IV. Institutional entry: Reconstructing market logic
4.1 Changes in capital structure
The entry of institutions such as BlackRock and MicroStrategy is changing the capital structure of the cryptocurrency market:
From retail investor-driven to institutional-led: Institutions account for more than 60% of the average daily trading volume of Bitcoin ETFs.
From speculation to allocation: Bitcoin is gradually included in the asset allocation framework of "digital gold", and the demand for hedging against inflation and geopolitical risks is increasing.
Teacher Charlie took the miners as an example and pointed out that their voice has been weakened by the entry of institutions: "Miners used to be able to influence prices through joint control, but now they have no advantage in front of Wall Street capital."
4.2 Evolution of pricing logic
Investment TALK believes that institutional investors are more concerned about the long-term volatility of Bitcoin rather than its short-term price. "The decline in volatility is a prerequisite for Bitcoin to be included in the investment portfolio of pension funds." Currently, the 30-day volatility of Bitcoin has dropped from 80% in 2021 to 35%, close to the level of gold.
Teacher Eaton emphasized that the compliance process (such as anti-money laundering review and tax reporting) is improving market transparency, but it may also suppress the enthusiasm of retail investors to participate.
V. Market Outlook: Key Variables in the Second Half of 2024
5.1 Fed Rate Cuts and Cryptocurrencies
The three guests agreed that whether the Fed will start cutting interest rates in 2024 will be the biggest variable affecting the market.

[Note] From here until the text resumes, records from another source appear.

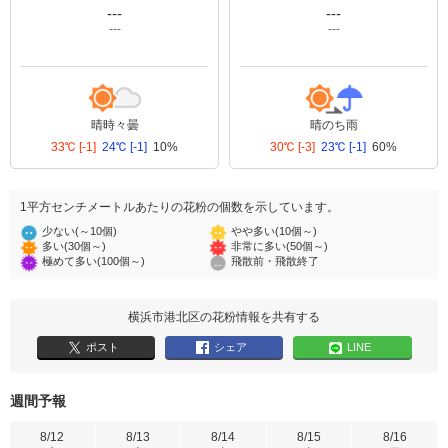
---
---
---
---
晴時々曇
晴のち雨
33℃
[-1]
24℃
[-1]
10%
30℃
[-3]
23℃
[-1]
60%
1平方センチメートルあたりの花粉の個数を示しています。
少ない(～10個)
やや多い(10個～)
多い(30個～)
非常に多い(50個～)
極めて多い(100個～)
飛散前・飛散終了
横浜市港北区の花粉情報を共有する
ポスト
シェア
LINE
週間予報
8/12
8/13
8/14
8/15
8/16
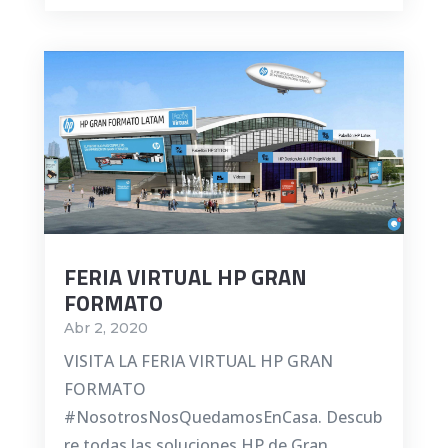
FERIA VIRTUAL HP GRAN
FORMATO
Abr 2, 2020
VISITA LA FERIA VIRTUAL HP GRAN
FORMATO
#NosotrosNosQuedamosEnCasa. Descub
re todas las soluciones HP de Gran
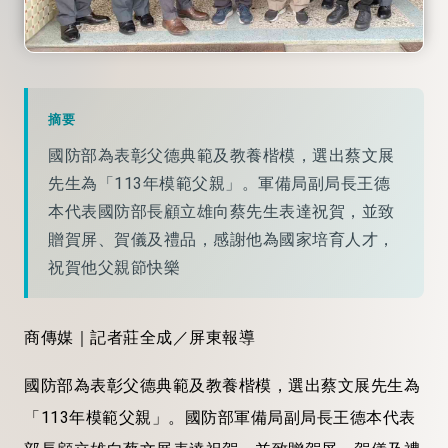
摘要
國防部為表彰父德典範及教養楷模，選出蔡文展
先生為「113年模範父親」。軍備局副局長王德
本代表國防部長顧立雄向蔡先生表達祝賀，並致
贈賀屏、賀儀及禮品，感謝他為國家培育人才，
祝賀他父親節快樂
商傳媒｜記者莊全成／屏東報導
國防部為表彰父德典範及教養楷模，選出蔡文展先生為
「113年模範父親」。國防部軍備局副局長王德本代表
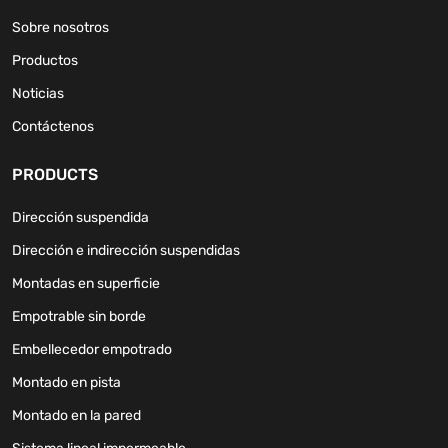
Sobre nosotros
Productos
Noticias
Contáctenos
PRODUCTS
Dirección suspendida
Dirección e indirección suspendidas
Montadas en superficie
Empotrable sin borde
Embellecedor empotrado
Montado en pista
Montado en la pared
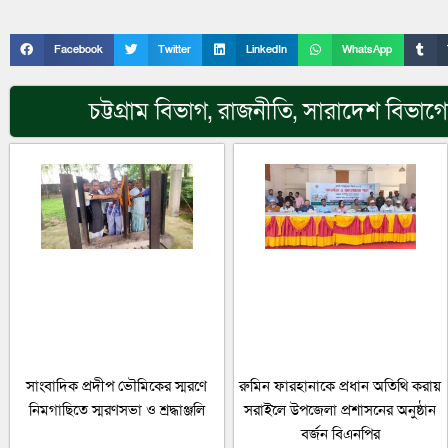
Facebook
Twitter
LinkedIn
WhatsApp
চট্টগ্রাম বিভাগ
,
রাজনীতি
,
সারাদেশ
বিভাগে
সাংবাদিক প্রদীপ ভৌমিকের স্মরণে
রুমিন ফারহানাকে প্রধান অতিথি করায়
নিমগাছিতে স্মরণসভা ও শ্রদ্ধাঞ্জলি
সরাইলে উপজেলা প্রশাসনের অনুষ্ঠান
বর্জন বিএনপির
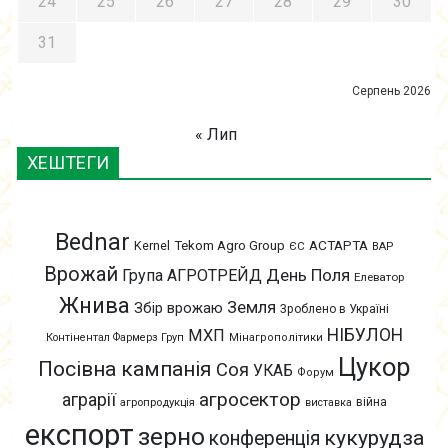
24
25
26
27
28
29
30
31
Серпень 2026
« Лип
ХЕШТЕГИ
Bednar
АСТАРТА
Kernel
Tekom Agro Group
ЄС
ВАР
Врожай
День Поля
Група АГРОТРЕЙД
Елеватор
Жнива
Земля
Збір врожаю
Зроблено в Україні
НІБУЛОН
МХП
Контінентал Фармерз Груп
Мінагрополітики
Цукор
Посівна кампанія
Соя
УКАБ
Форум
агросектор
аграрії
війна
агропродукція
виставка
експорт
зерно
кукурудза
конференція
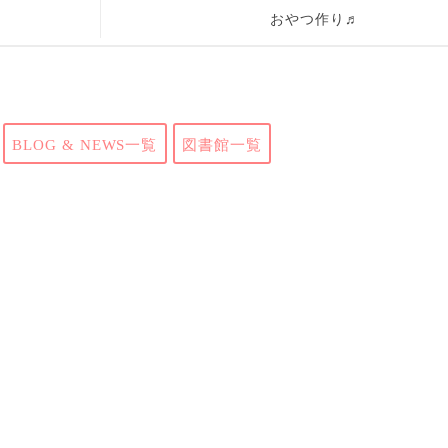
おやつ作り♬
BLOG & NEWS一覧
図書館一覧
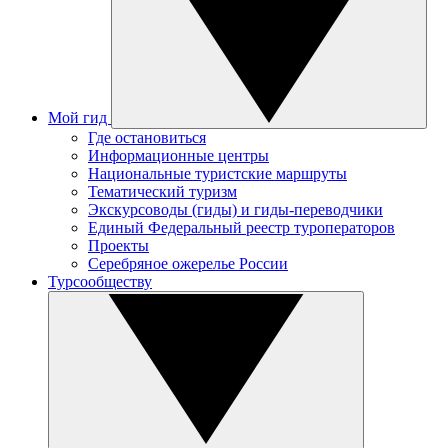
Мой гид
Где остановиться
Информационные центры
Национальные туристские маршруты
Тематический туризм
Экскурсоводы (гиды) и гиды-переводчики
Единый Федеральный реестр туроператоров
Проекты
Серебряное ожерелье России
Турсообществу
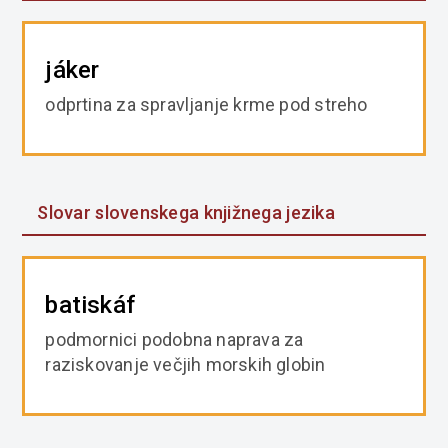
jáker
odprtina za spravljanje krme pod streho
Slovar slovenskega knjižnega jezika
batiskáf
podmornici podobna naprava za
raziskovanje večjih morskih globin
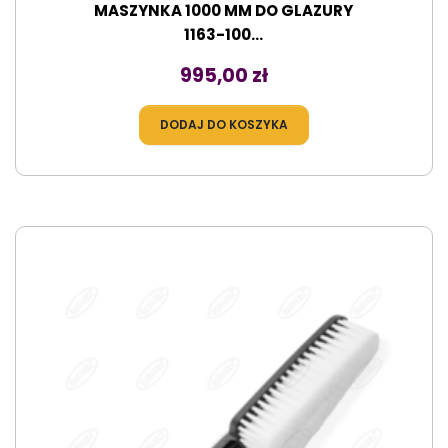
MASZYNKA 1000 MM DO GLAZURY
1163-100...
Cena
995,00 zł
DODAJ DO KOSZYKA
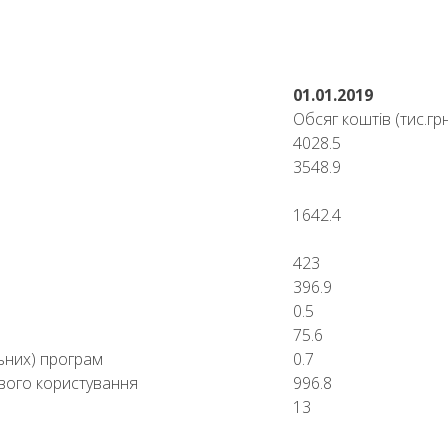
01.01.2019
Обсяг коштів (тис.грн
4028.5
3548.9
1642.4
423
396.9
0.5
75.6
льних) програм
0.7
вого користування
996.8
13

If the rate cut exceeds expectations, Bitcoin may exceed $100,000; if inflation rebounds and leads to a restart of rate hikes, the market may face a deep correction.

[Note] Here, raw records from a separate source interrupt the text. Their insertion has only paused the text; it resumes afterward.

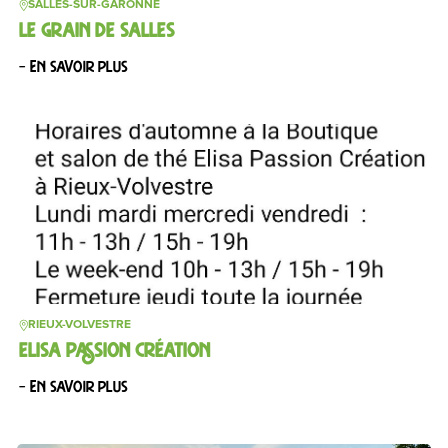
SALLES-SUR-GARONNE
LE GRAIN DE SALLES
– En savoir plus
RIEUX-VOLVESTRE
ELISA PASSION CRÉATION
– En savoir plus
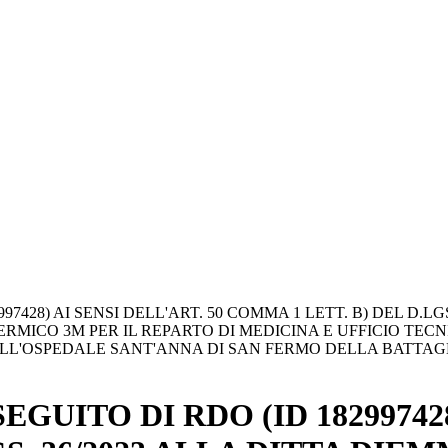
7428) AI SENSI DELL'ART. 50 COMMA 1 LETT. B) DEL D.LG
ERMICO 3M PER IL REPARTO DI MEDICINA E UFFICIO TEC
ELL'OSPEDALE SANT'ANNA DI SAN FERMO DELLA BATTAGL
UITO DI RDO (ID 182997428)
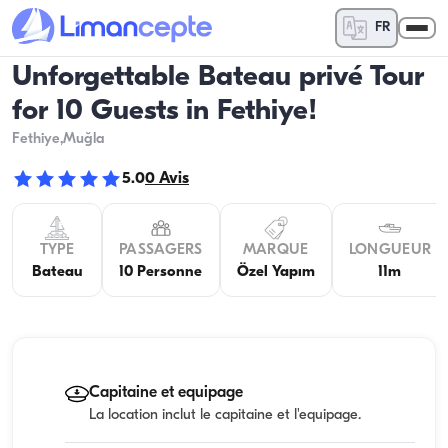
FR
Unforgettable Bateau privé Tour
for 10 Guests in Fethiye!
Fethiye
,Muğla
5.0
0
Avis
TYPE
PASSAGERS
MARQUE
LONGUEUR
Bateau
10 Personne
Özel Yapım
11m
Capitaine et equipage
La location inclut le capitaine et l'equipage.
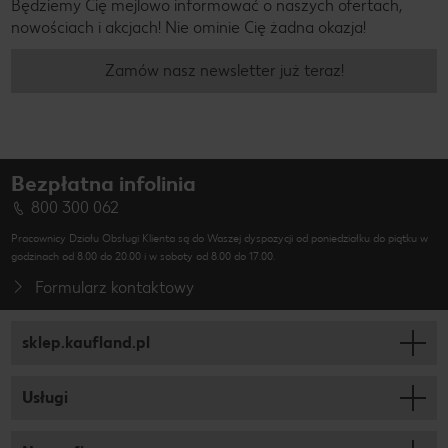
Będziemy Cię mejlowo informować o naszych ofertach,
nowościach i akcjach! Nie ominie Cię żadna okazja!
Zamów nasz newsletter już teraz!
Bezpłatna infolinia
800 300 062
Pracownicy Działu Obsługi Klienta są do Waszej dyspozycji od poniedziałku do piątku w
godzinach od 8.00 do 20.00 i w soboty od 8.00 do 17.00.
Formularz kontaktowy
sklep.kaufland.pl
Usługi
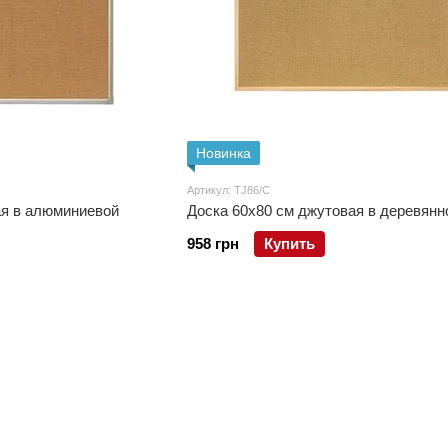
Новинка
Артикул: TJ86/C
ая в алюминиевой
Доска 60x80 см джутовая в деревянн
958 грн
Купить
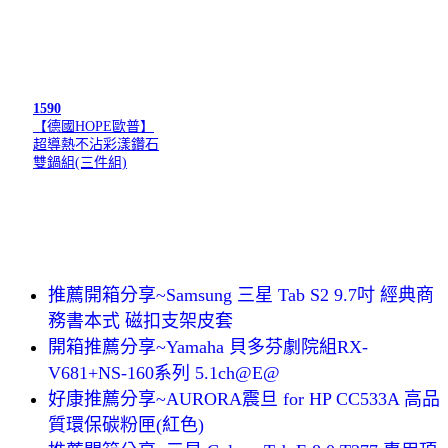
1590
【德國HOPE歐普】
超導熱不沾彩漾鑽石
雙鍋組(三件組)
推薦開箱分享~Samsung 三星 Tab S2 9.7吋 經典商
務書本式 磁扣支架皮套
開箱推薦分享~Yamaha 貝多芬劇院組RX-
V681+NS-160系列 5.1ch@E@
好康推薦分享~AURORA震旦 for HP CC533A 高品
質環保碳粉匣(紅色)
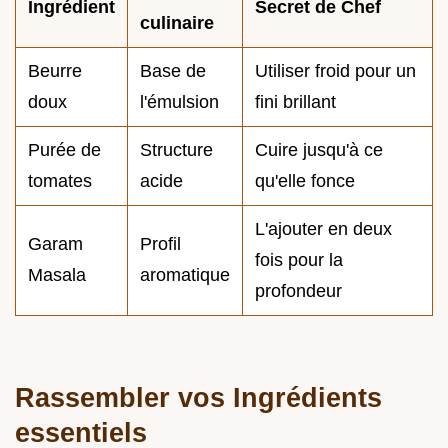
Ingrédient
Secret de Chef
culinaire
Beurre
Base de
Utiliser froid pour un
doux
l'émulsion
fini brillant
Purée de
Structure
Cuire jusqu'à ce
tomates
acide
qu'elle fonce
L'ajouter en deux
Garam
Profil
fois pour la
Masala
aromatique
profondeur
Rassembler vos Ingrédients
essentiels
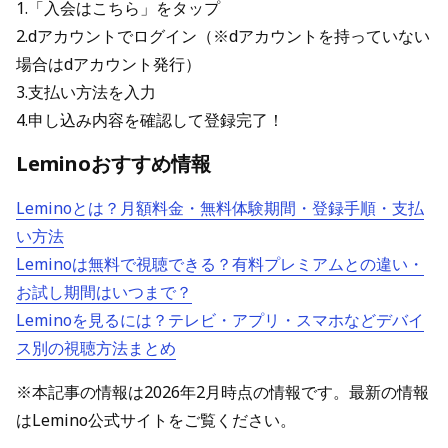
1.「入会はこちら」をタップ
2.dアカウントでログイン（※dアカウントを持っていない
場合はdアカウント発行）
3.支払い方法を入力
4.申し込み内容を確認して登録完了！
Leminoおすすめ情報
Leminoとは？月額料金・無料体験期間・登録手順・支払
い方法
Leminoは無料で視聴できる？有料プレミアムとの違い・
お試し期間はいつまで？
Leminoを見るには？テレビ・アプリ・スマホなどデバイ
ス別の視聴方法まとめ
※本記事の情報は2026年2月時点の情報です。最新の情報
はLemino公式サイトをご覧ください。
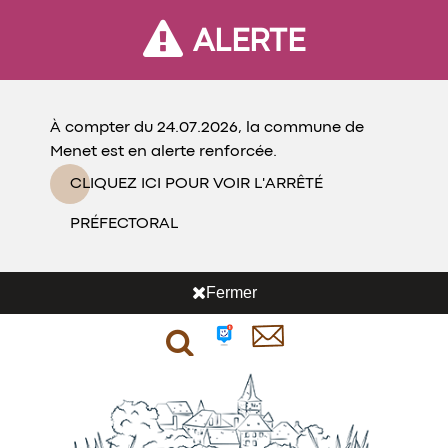
ALERTE
À compter du 24.07.2026, la commune de
Menet est en alerte renforcée.
CLIQUEZ ICI POUR VOIR L'ARRÊTÉ
PRÉFECTORAL
Fermer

5.2 Regulation and Technological Innovation
Regulatory breakthroughs: The advancement of the US encryption bill and the expansion of Hong Kong's virtual asset licenses may become catalysts for a new round of market conditions.
Technology iteration: The maturity of Bitcoin Layer2 (such as Stacks, RSK) and Ethereum ZKRollup is expected to improve the practicality of on-chain assets.
5.3 The survival battle of altcoins
Teacher Charlie predicted that 2024 will be the "reshuffle year" for altcoins. "90% of altcoins will return to zero, and the remaining 10% need to prove their real use cases." He specifically mentioned that innovative projects combining RWA (real world assets) and DeFi may become dark horses.
Conclusion
The cryptocurrency market in 2025 presents unprecedented complexity in the collision between traditional finance and decentralized concepts. Bitcoin has entered the mainstream through ETFs, while altcoins are struggling to survive in compliance and innovation. Every swing in the Fed's policy is reshaping the risks and opportunities of the market. For investors, while chasing returns, they must be more vigilant against the undercurrents in market differentiation and regulatory changes. Live playback link: https://x.com/i/spaces/1zqKVjnVNzZKB
Note: This article is based on the live discussion of the guests and does not constitute an investment advice. The market is risky and decisions must be made with caution.